Redis and Lua: A NoSQL Power-Horse

01.31.2013
| 3855 views |
  • submit to reddit

Recently, I’ve started implementing a number of Redis-based solutions for a Datablend customer. Redis is frequently referred to as the Swiss Army Knife of NoSQL databases and rightfully deserves that title. At its core, it is an in-memory key-value datastore. Values that are assigned to keys can be ‘structured’ through the use of strings, hashes, lists, sets and sorted sets. The power of these simple data structures, combined with its intuitive API, makes Redis a true power-horse for solving various ‘Big Data’-related problems. To illustrate this point, I reimplemented my MongoDB-based molecular similarity search through Redis and its integrated Lua support. As always, the complete source code can be found on the Datablend public GitHub repository.

1. Redis ‘fingerprint’ data model

Molecular similarity refers to the similarity of chemical compounds with respect to their structural and/or functional qualities. By calculating molecular similarities, Cheminformatics is able to help in the design of new drugs by screening large databases for potentially interesting chemical compounds. Chemical similarity can be determined through the use of so-called fingerprints (i.e. linear, substructure chemical patterns of a certain length). Similarity between compounds is identified by calculating the Tanimoto coefficient. This computation involves the calculation of intersections between sets of fingerprints, an operation that is natively supported by Redis.

Our Redis-based data model for storing fingerprints requires three different data-structures:

  1. For each compound, identified by an unique key, we store its set of fingerprints (where each fingerprint is again identified by an unique key).
  2. For each fingerprint, identified by an unique key, we store the set of compounds containing this fingerprint. These fingerprint sets can be conceived as the inverted indexes of the compound sets mentioned above.
  3. For each fingerprint, we store its number of occurrences through a dedicated weight-key.

Fingerprints are calculated by using the jCompoundMapper library. The Jedis (Java Redis Client) library is employed for persisting the data-structures mentioned above. Three simple atomic operations (lines 30, 33 and 35) are sufficient to create both the inverted indexes (compound->fingerprints and fingerprint->compounds) and incrementing the accompanying counters.

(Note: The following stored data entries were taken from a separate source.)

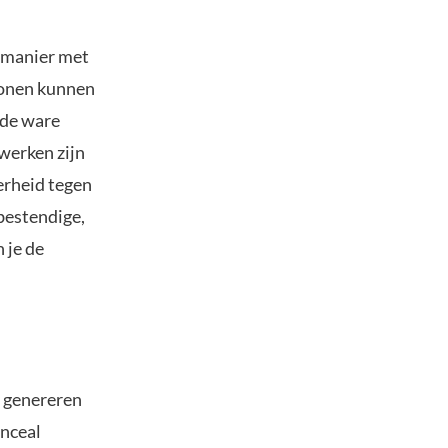
e manier met
sonen kunnen
 de ware
twerken zijn
kerheid tegen
bestendige,
 je de
e genereren
onceal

RandomAccessMDLReader reader = new RandomAccessMDLReader(new File(...));
EncodingFingerprint fingerprinter = new Encoding2DMolprint();
 
// We will use a pipeline in order to speedup the persisting process
Pipeline p = jedis.pipelined();
 
// Iterate the compounds one by one
for (int i = 0; i < reader.getSize(); i++) {
 
// Retrieve the molecule and the fingerprints for this molecule
Molecule molecule = reader.getMol(i);
FeatureMap fingerprints = new FeatureMap(fingerprinter.getFingerprint(molecule));
 
// Retrieve some of the compound properties we want to use later on
String compound_cid = (String)molecule.getProperty("PUBCHEM_COMPOUND_CID");
 
// Iterate the fingerprints
for (IFeature fingerprint : fingerprints.getKeySet()) {
 
// Check whether we already encountered the feature and create accordingly (
String thefeaturestring = fingerprint.featureToString();
if (!fingerprintlist.contains(thefeaturestring)) {
fingerprintlist.add(thefeaturestring);
}
 
// Get the index of the fingerprint
int fingerprintindex = fingerprintlist.indexOf(thefeaturestring);
 
// Increment the weight of this fingerprint (number of occurences)
p.incr(fingerprintindex + ":w");
// Create the inverted indexes
// Add the fingerprint to the set of fingerprints of this compound
p.sadd((compound_cid + ":f"), fingerprintindex + "");
// Add the compound to the set of compounds of this fingerprint
p.sadd(fingerprintindex + ":c", compound_cid + "");
 
}
// Sync the changes
p.sync();
}

2. Finding similar chemical compounds

For retrieving compounds that satisfy a particular Tanimoto coefficient, we reuse the same principles as outlined in my original MongoDB article. The number of round-trips to the Redis datastore is minimised by implementing the algorithm via the build-in Lua scripting support. We start by retrieving the number of fingerprints of the particular input compound. Based upon that cardinality, we calculate the fingerprints of interest (i.e. the min-set of fingerprints that lead us to compounds that are able to satisfy the Tanimoto coefficient). For this, we need to identify the subset of compound fingerprints that occur the least throughout the entire dataset. Redis allows us to perform this query via a single sort-command; it takes the compound-key as input and sorts the contained fingerprints by employing the value of the external fingerprint weight keys. Out of this sorted set of fingerprints, we sub-select the top x fingerprints of interest. What a powerful and elegant command!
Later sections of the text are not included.